Segment Open
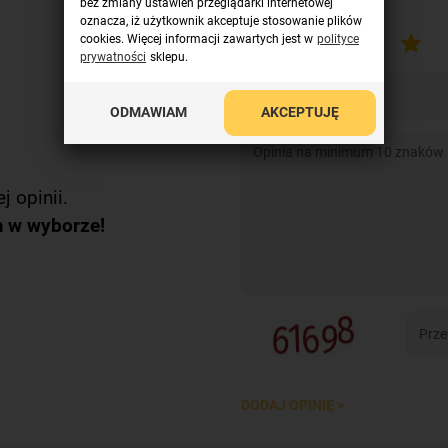
bez zmiany ustawień przeglądarki internetowej
oznacza, iż użytkownik akceptuje stosowanie plików
cookies. Więcej informacji zawartych jest w
polityce
prywatności
sklepu.
ODMAWIAM
AKCEPTUJĘ
j opinii.
m w wyborze!
DODAJ OPINIĘ >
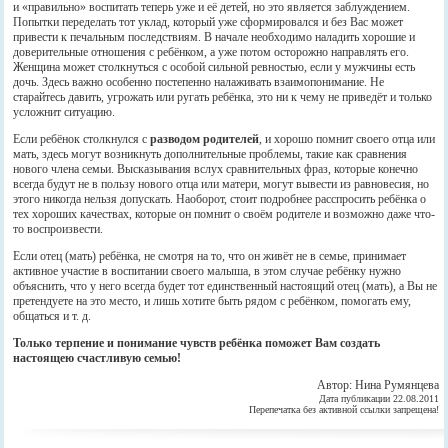
и «правильно» воспитать теперь уже и её детей, но это является заблуждением.
Попытки переделать тот уклад, который уже сформировался и без Вас может
привести к печальным последствиям. В начале необходимо наладить хорошие и
доверительные отношения с ребёнком, а уже потом осторожно направлять его.
Женщина может столкнуться с особой сильной ревностью, если у мужчины есть
дочь. Здесь важно особенно постепенно налаживать взаимопонимание. Не
старайтесь давить, угрожать или ругать ребёнка, это ни к чему не приведёт и только
усложнит ситуацию.
Если ребёнок столкнулся с
разводом родителей
, и хорошо помнит своего отца или
мать, здесь могут возникнуть дополнительные проблемы, такие как сравнения
нового члена семьи. Высказывания вслух сравнительных фраз, которые конечно
всегда будут не в пользу нового отца или матери, могут вывести из равновесия, но
этого никогда нельзя допускать. Наоборот, стоит подробнее расспросить ребёнка о
тех хороших качествах, которые он помнит о своём родителе и возможно даже что-
то воспроизвести.
Если отец (мать) ребёнка, не смотря на то, что он живёт не в семье, принимает
активное участие в воспитании своего малыша, в этом случае ребёнку нужно
объяснить, что у него всегда будет тот единственный настоящий отец (мать), а Вы не
претендуете на это место, и лишь хотите быть рядом с ребёнком, помогать ему,
общаться и т. д.
Только терпение и понимание чувств ребёнка поможет Вам создать
настоящею счастливую семью!
Автор: Нина Румянцева
Дата публикации 22.08.2011
Перепечатка без активной ссылки запрещена!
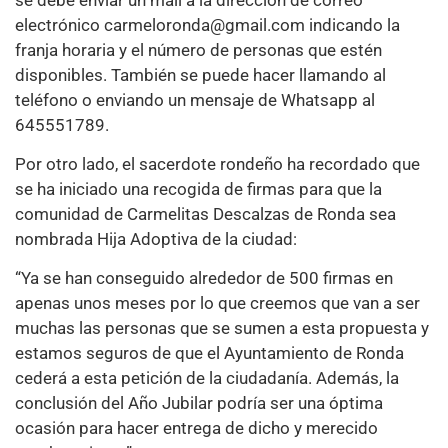
electrónico carmeloronda@gmail.com indicando la
franja horaria y el número de personas que estén
disponibles. También se puede hacer llamando al
teléfono o enviando un mensaje de Whatsapp al
645551789.
Por otro lado, el sacerdote rondeño ha recordado que
se ha iniciado una recogida de firmas para que la
comunidad de Carmelitas Descalzas de Ronda sea
nombrada Hija Adoptiva de la ciudad:
“Ya se han conseguido alrededor de 500 firmas en
apenas unos meses por lo que creemos que van a ser
muchas las personas que se sumen a esta propuesta y
estamos seguros de que el Ayuntamiento de Ronda
cederá a esta petición de la ciudadanía. Además, la
conclusión del Año Jubilar podría ser una óptima
ocasión para hacer entrega de dicho y merecido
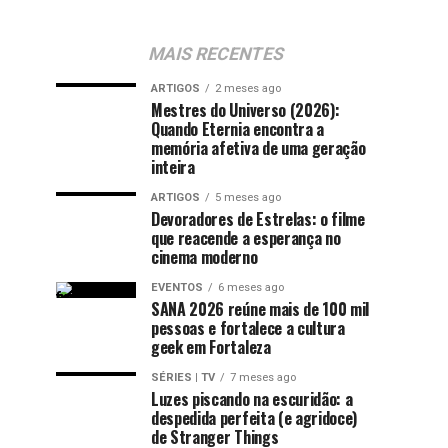
MAIS RECENTES
ARTIGOS
2 meses ago
Mestres do Universo (2026):
Quando Eternia encontra a
memória afetiva de uma geração
inteira
ARTIGOS
5 meses ago
Devoradores de Estrelas: o filme
que reacende a esperança no
cinema moderno
EVENTOS
6 meses ago
SANA 2026 reúne mais de 100 mil
pessoas e fortalece a cultura
geek em Fortaleza
SÉRIES | TV
7 meses ago
Luzes piscando na escuridão: a
despedida perfeita (e agridoce)
de Stranger Things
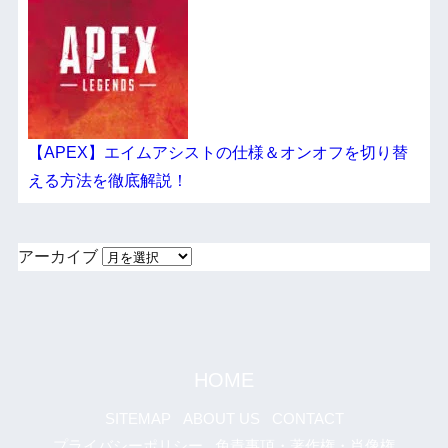
【APEX】エイムアシストの仕様＆オンオフを切り替
える方法を徹底解説！
アーカイブ
HOME
SITEMAP
ABOUT US
CONTACT
プライバシーポリシー
免責事項・著作権・肖像権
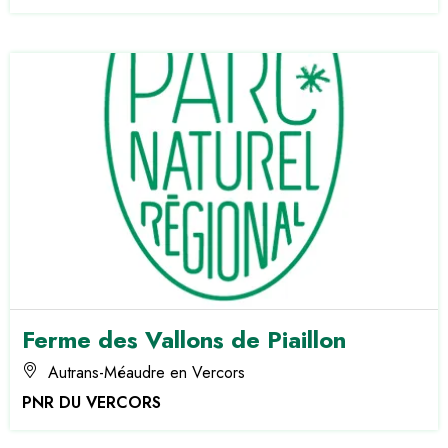
Ferme des Vallons de Piaillon
Autrans-Méaudre en Vercors
PNR DU VERCORS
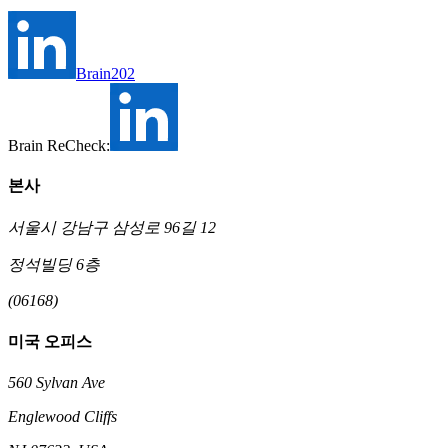
Brain202
Brain ReCheck:
본사
서울시 강남구 삼성로 96길 12
정석빌딩 6층
(06168)
미국 오피스
560 Sylvan Ave
Englewood Cliffs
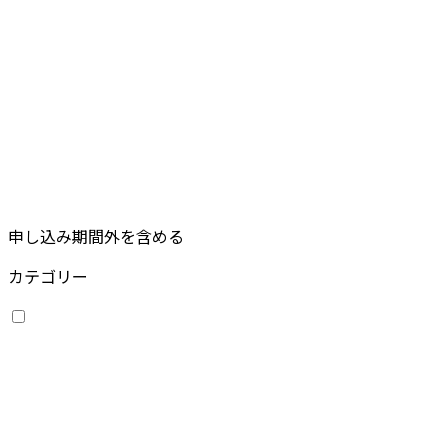
申し込み期間外を含める
カテゴリー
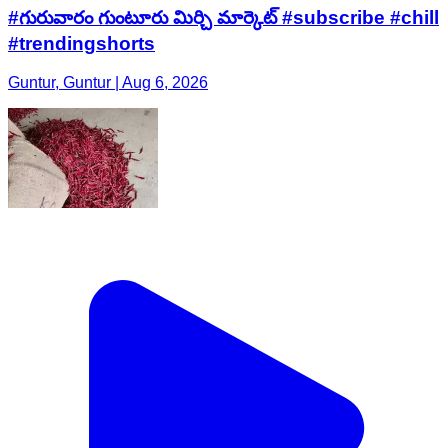
#గురువారం గుంటూరు మిర్చి మార్కెట్ #subscribe #chill
#trendingshorts
Guntur, Guntur | Aug 6, 2026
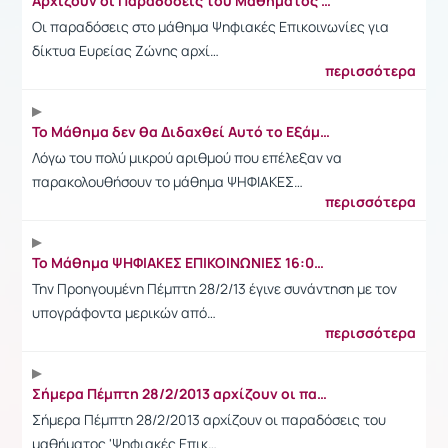
Αρχίζουν οι Παραδόσεις του Μαθήματος Ψηφιακές Επικοινωνίες για Δίκτυα Ευρείας Ζώνης
Οι παραδόσεις στο μάθημα Ψηφιακές Επικοινωνίες για
δίκτυα Ευρείας Ζώνης αρχί…
περισσότερα
Το Μάθημα δεν θα Διδαχθεί Αυτό το Εξάμηνο
Λόγω του πολύ μικρού αριθμού που επέλεξαν να
παρακολουθήσουν το μάθημα ΨΗΦΙΑΚΕΣ…
περισσότερα
Το Μάθημα ΨΗΦΙΑΚΕΣ ΕΠΙΚΟΙΝΩΝΙΕΣ 16:00-19:00 Κάθε Πε΄μπτη στο Α2
Την Προηγουμένη Πέμπτη 28/2/13 έγινε συνάντηση με τον
υπογράφοντα μερικών από…
περισσότερα
Σήμερα Πέμπτη 28/2/2013 αρχίζουν οι παραδόσεις του μαθήματος 'Ψηφιακές Επικοινωνίες'.
Σήμερα Πέμπτη 28/2/2013 αρχίζουν οι παραδόσεις του
μαθήματος 'Ψηφιακές Επικ…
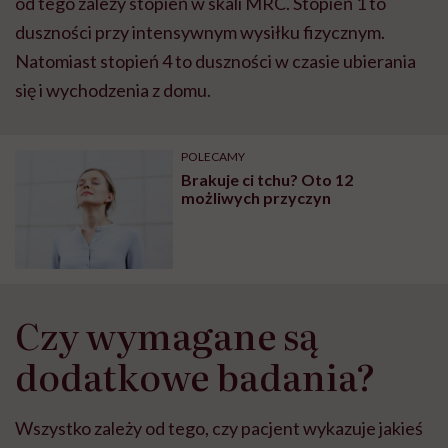
od tego zależy stopień w skali MRC. Stopień 1 to
duszności przy intensywnym wysiłku fizycznym.
Natomiast stopień 4 to duszności w czasie ubierania
się i wychodzenia z domu.
POLECAMY
Brakuje ci tchu? Oto 12
możliwych przyczyn
Czy wymagane są
dodatkowe badania?
Wszystko zależy od tego, czy pacjent wykazuje jakieś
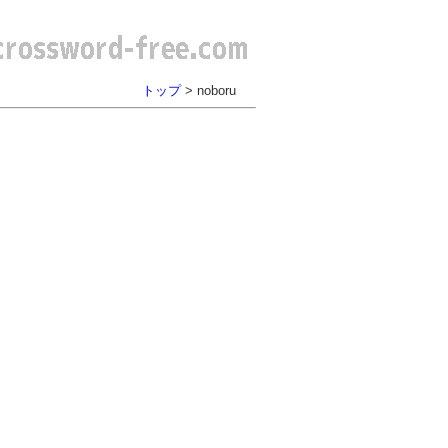
トップ
> noboru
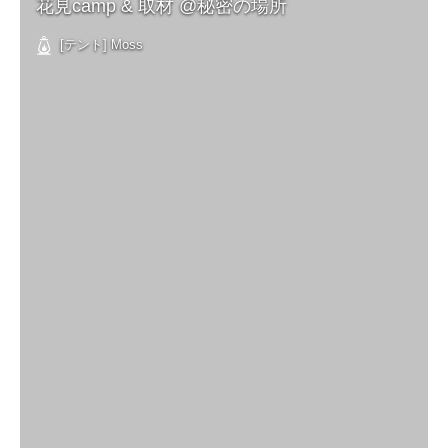
花見camp & 取材 @秘密の場所
[テント] Moss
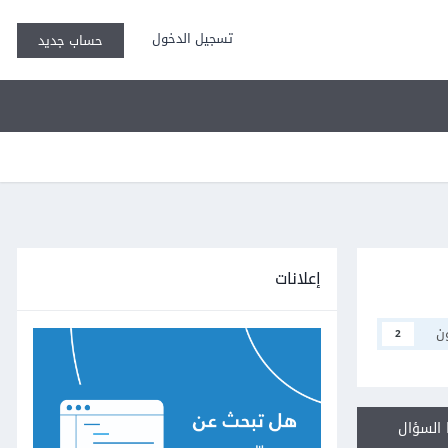
تسجيل الدخول
حساب جديد
إعلانات
ن
2
السؤال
Segment Closed
Action item: Lines before the one containing "możliwych przyczyn" are not wanted; repeat that line and the rest of the listing exactly, leaving out pictures.

Solution for this problem:
możliwych przyczyn
Czy wymagane są
dodatkowe badania?
Wszystko zależy od tego, czy pacjent wykazuje jakieś
トップ
> noboru
花見camp & 取材 @秘密の場所
[テント] Moss
تسجيل الدخول
حساب جديد
إعلانات
ن
2
السؤال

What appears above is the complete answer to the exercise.